Fiction Reviews


The Guard

(2013) Peter Terrin, Maclehose, £8.99, pbk, 242pp, ISBN 978-1-848-66294-0

 

This is by some margin the strangest book I’ve reviewed in these pages. I am not even sure if it is speculative fiction. It’s very disturbing, in a relentless way, and I found myself slightly off balance at the end.

It is a translation from a Dutch original, which initially made me wary. Part of any book’s charm is in the richness of its prose and the author’s deftness with language, but translators can often deaden a piece of work and defuse it of its power. But this book has some strong, confident writing in it and the translator – David Colmer – has done a good job.

The author, Peter Terrin, has a track record. This is his fourth novel, and in the Dutch original this book won the European Literature Prize 2010. And if I ran Waterstones the literature shelves are where I would put this.

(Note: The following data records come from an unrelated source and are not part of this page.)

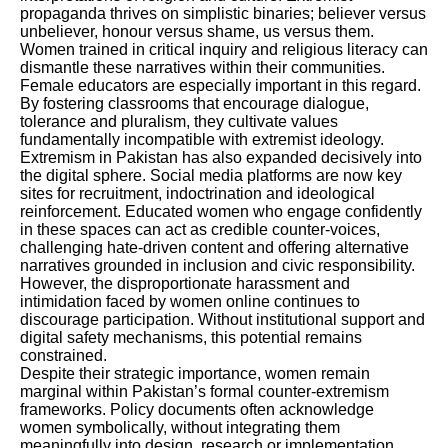
propaganda thrives on simplistic binaries; believer versus
unbeliever, honour versus shame, us versus them.
Women trained in critical inquiry and religious literacy can
dismantle these narratives within their communities.
Female educators are especially important in this regard.
By fostering classrooms that encourage dialogue,
tolerance and pluralism, they cultivate values
fundamentally incompatible with extremist ideology.
Extremism in Pakistan has also expanded decisively into
the digital sphere. Social media platforms are now key
sites for recruitment, indoctrination and ideological
reinforcement. Educated women who engage confidently
in these spaces can act as credible counter-voices,
challenging hate-driven content and offering alternative
narratives grounded in inclusion and civic responsibility.
However, the disproportionate harassment and
intimidation faced by women online continues to
discourage participation. Without institutional support and
digital safety mechanisms, this potential remains
constrained.
Despite their strategic importance, women remain
marginal within Pakistan’s formal counter-extremism
frameworks. Policy documents often acknowledge
women symbolically, without integrating them
meaningfully into design, research or implementation.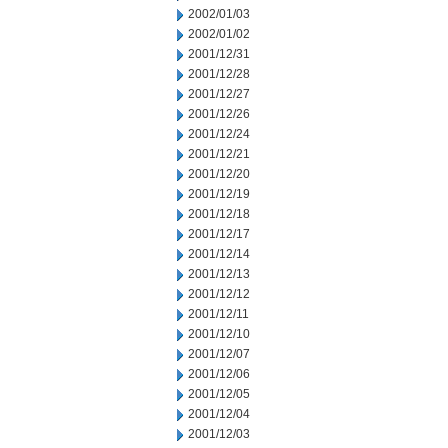
2002/01/03
2002/01/02
2001/12/31
2001/12/28
2001/12/27
2001/12/26
2001/12/24
2001/12/21
2001/12/20
2001/12/19
2001/12/18
2001/12/17
2001/12/14
2001/12/13
2001/12/12
2001/12/11
2001/12/10
2001/12/07
2001/12/06
2001/12/05
2001/12/04
2001/12/03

Michel is a guard in a large residential building in an unspecified northern European city. He and his colleague Harry guard the basement and live in a small room at the back, intermittently supplied with food and drink by the company they work for. They have a routine involving pointless inspections, over-regular weapons checks and paranoid incivility. And then the residents, over a period of time, leave. One remains, a mysterious ‘last resident’ that Michel and Harry feel they have to guard. They have not been relieved by the Company, and they never leave the building, so they have no idea what’s going on. They still get Company food drops, though these become more irregular and less substantial. Plainly something is going on in the outside world but the only person they now come into contact with is the delivery driver, and they don’t ask him because Harry would see that as a point of weakness, and he is convinced that they are being tested to see if they are suitable for promotion.

Nothing much actually happens in this book. There are two key incidents – one, when a long-awaited third guard arrives to augment their team, which threatens Harry’s routine and forces him into drastic action, and one where, half starving, they enter the building proper to track down the mysterious ‘last resident’. That was little like Schrodinger's cat experiment. As long as the guards stayed in the basement, they could believe in the existence of the mystery last resident. But what if, when they searched for him, he wasn’t there?

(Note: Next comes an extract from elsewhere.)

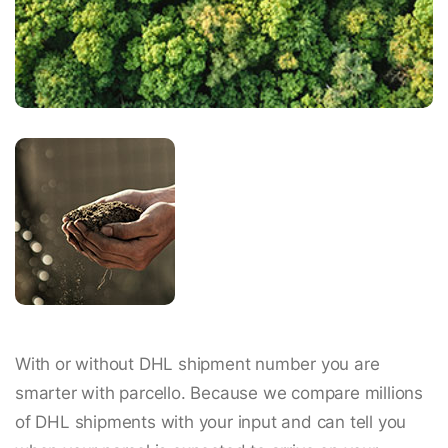
With or without DHL shipment number you are
smarter with parcello. Because we compare millions
of DHL shipments with your input and can tell you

Despite being written by a Dutchman, there is a very Eastern European feel to this book, mainly because it’s all about paranoia, routine, unthinking duty and cruelty crudely justified by an insane take on circumstances. Others have made the Kafka comparison about this book so this is not original but there is a very Kafkasque feel to it, particularly The Trial, where the protagonist is trapped in a meaningless bureaucratic nightmare with ever dwindling chances of escape and no satisfying explanations for anything. Part of this is the language used in The Guard, spare, direct and matter-of-fact, which gives it a cold precision. But it’s mainly because the characters derive their personalities from their roles – they are guards plain and simple: no family, no backstory, no other life – and because they are doggedly determined to see their task through no matter what logic and common sense might tell them.

I suspect Terrin’s inspiration was a run-in with some minor security jobsworths. Because that’s what Michel and Harry are on a grand, exaggerated scale. The world is probably ending and they are still guarding the basement, because that’s their job.

Chilling and disturbing, this book is in places gripping and horrific, even though much of it is describing and re-describing Michel’s mindless routine. That they eventually descend into madness is not in doubt. How that madness manifests itself, though, is what makes this book stand out.

All things considered, I am convinced this is a very good book, despite (and perhaps because of) its unconventional approach. It is clear, though, that other readers have found it challenging and the ending has come in for some criticism, possibly because the plot doesn’t resolve itself in the conventional sense, But this is not a conventional book and will, I suspect, do well on the mainstream shelves (if that is where it ends up). For a speculative fiction audience? Maybe less so, but it is not overlong, and is an off-balancing thought-provoker. So, with caveats, I would recommend this novel.